(DATA FOR THIS EXERCISE Opens)
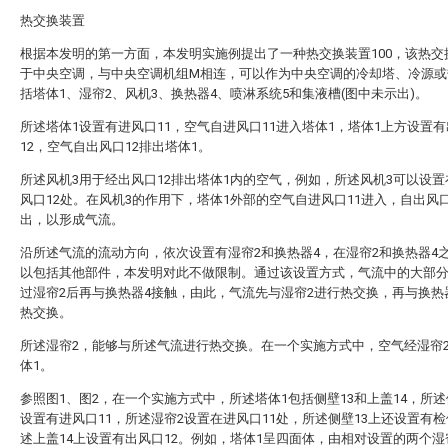
热交换装置
根据本发明的第一方面，本发明实施例提出了一种热交换装置100，该热交
于中央空调，与中央空调机组M相连，可以作为中央空调的冷却塔、冷源或
括塔体1、湿帘2、风机3、换热器4、喷淋系统5和集液槽(图中未示出)。
所述塔体1设置有进风口11，空气自进风口11进入塔体1，塔体1上方设置
12，空气自出风口12排出塔体1。
所述风机3用于经出风口12排出塔体1内的空气，例如，所述风机3可以设
风口12处。在风机3的作用下，塔体1外部的空气自进风口11进入，自出风口
出，以形成气流。
沿所述气流的流动方向，依次设置有湿帘2和换热器4，在湿帘2和换热器4
以包括其他部件，本发明对此不做限制。通过该设置方式，气流中的大部
过湿帘2后再与换热器4接触，由此，气流先与湿帘2进行热交换，再与换热
热交换。
所述湿帘2，能够与所述气流进行热交换。在一个实施方式中，空气经湿帘
体1。
参照图1、图2，在一个实施方式中，所述塔体1包括侧壁13和上盖14，所述
设置有进风口11，所述湿帘2设置在进风口11处，所述侧壁13上还设置有
述上盖14上设置有出风口12。例如，塔体1呈四面体，由相对设置的两个湿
(DATA FOR THIS EXERCISE Closes)
= WORK ITEM =
Find the string "在一个实施方式中" in the records, then copy each line where it occurs.

= SOLUTION FOR THIS TASK =
所述湿帘2，能够与所述气流进行热交换。在一个实施方式中，空气经湿帘
参照图1、图2，在一个实施方式中，所述塔体1包括侧壁13和上盖14，所述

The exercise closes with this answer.